- _DATA FOR REVIEW_:
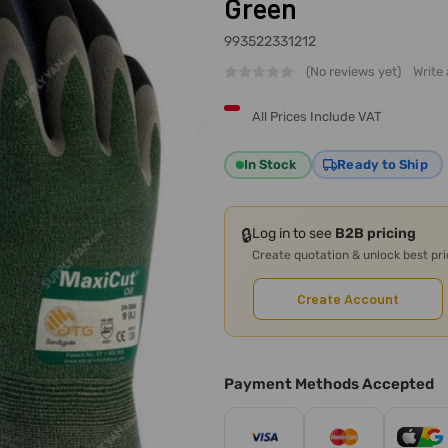
Green
993522331212
(No reviews yet)
Write
All Prices Include VAT
In Stock
Ready to Ship
🔒
Log in to see
B2B pricing
Create quotation & unlock best pr
Create Account
Payment Methods Accepted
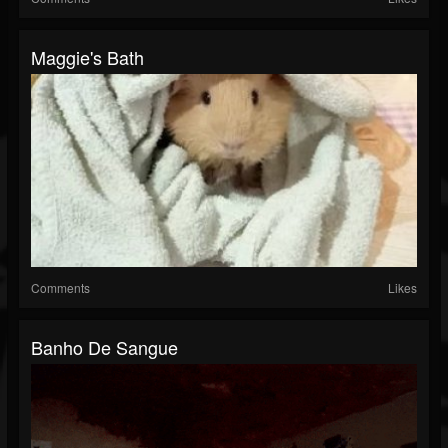
Maggie's Bath
Comments
Likes
Banho De Sangue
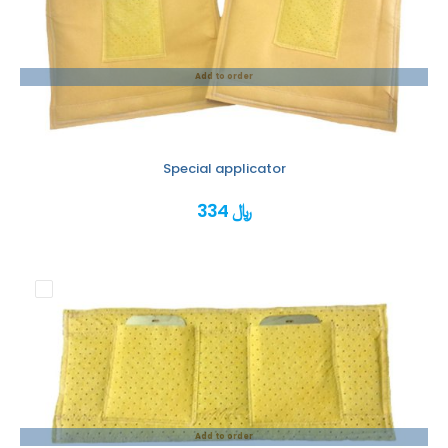
Add to order
Special applicator
334 ﷼
Add to order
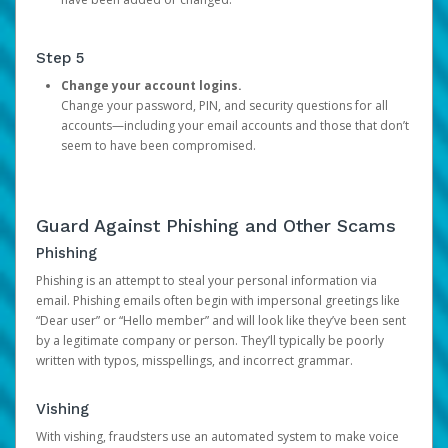
Step 5
Change your account logins.
Change your password, PIN, and security questions for all
accounts—including your email accounts and those that don’t
seem to have been compromised.
Guard Against Phishing and Other Scams
Phishing
Phishing is an attempt to steal your personal information via
email. Phishing emails often begin with impersonal greetings like
“Dear user” or “Hello member” and will look like they’ve been sent
by a legitimate company or person. They’ll typically be poorly
written with typos, misspellings, and incorrect grammar.
Vishing
With vishing, fraudsters use an automated system to make voice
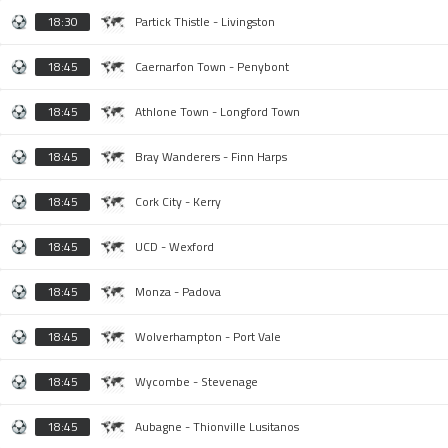
18:30
Partick Thistle - Livingston
18:45
Caernarfon Town - Penybont
18:45
Athlone Town - Longford Town
18:45
Bray Wanderers - Finn Harps
18:45
Cork City - Kerry
18:45
UCD - Wexford
18:45
Monza - Padova
18:45
Wolverhampton - Port Vale
18:45
Wycombe - Stevenage
18:45
Aubagne - Thionville Lusitanos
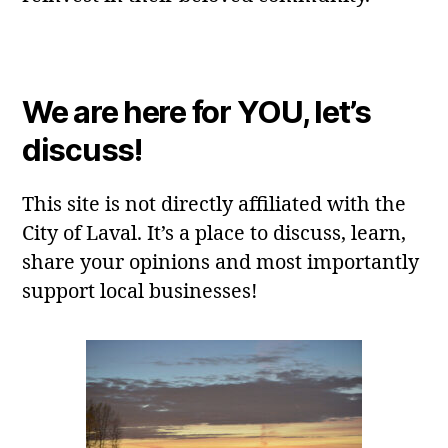
We are here for YOU, let’s
discuss!
This site is not directly affiliated with the
City of Laval. It’s a place to discuss, learn,
share your opinions and most importantly
support local businesses!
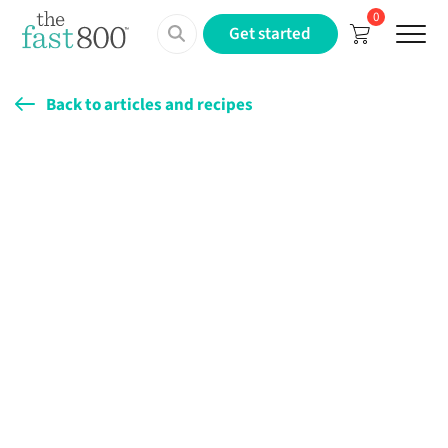
0
Menu
Get started
Back to articles and recipes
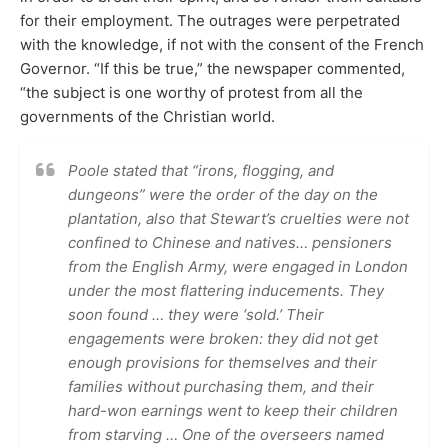
for their employment. The outrages were perpetrated
with the knowledge, if not with the consent of the French
Governor. “If this be true,” the newspaper commented,
“the subject is one worthy of protest from all the
governments of the Christian world.
Poole stated that “irons, flogging, and
dungeons” were the order of the day on the
plantation, also that Stewart’s cruelties were not
confined to Chinese and natives… pensioners
from the English Army, were engaged in London
under the most flattering inducements. They
soon found … they were ‘sold.’ Their
engagements were broken: they did not get
enough provisions for themselves and their
families without purchasing them, and their
hard-won earnings went to keep their children
from starving … One of the overseers named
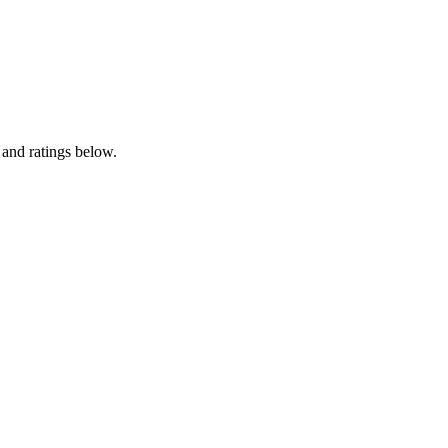
 and ratings below.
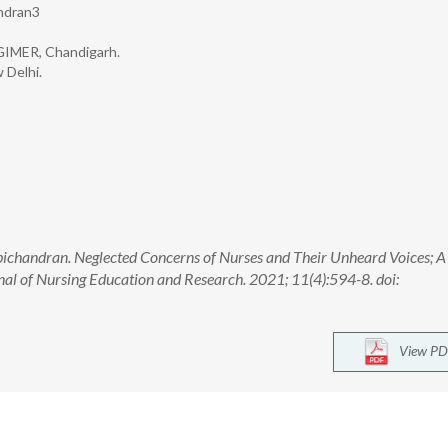
ndran3
PGIMER, Chandigarh.
 Delhi.
chandran. Neglected Concerns of Nurses and Their Unheard Voices; A
nal of Nursing Education and Research. 2021; 11(4):594-8. doi:
View PD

- _WHAT TO PRODUCE_: Give only the number of lines in the material above that hold the word "Create".

- _OUTPUT BELOW_: 2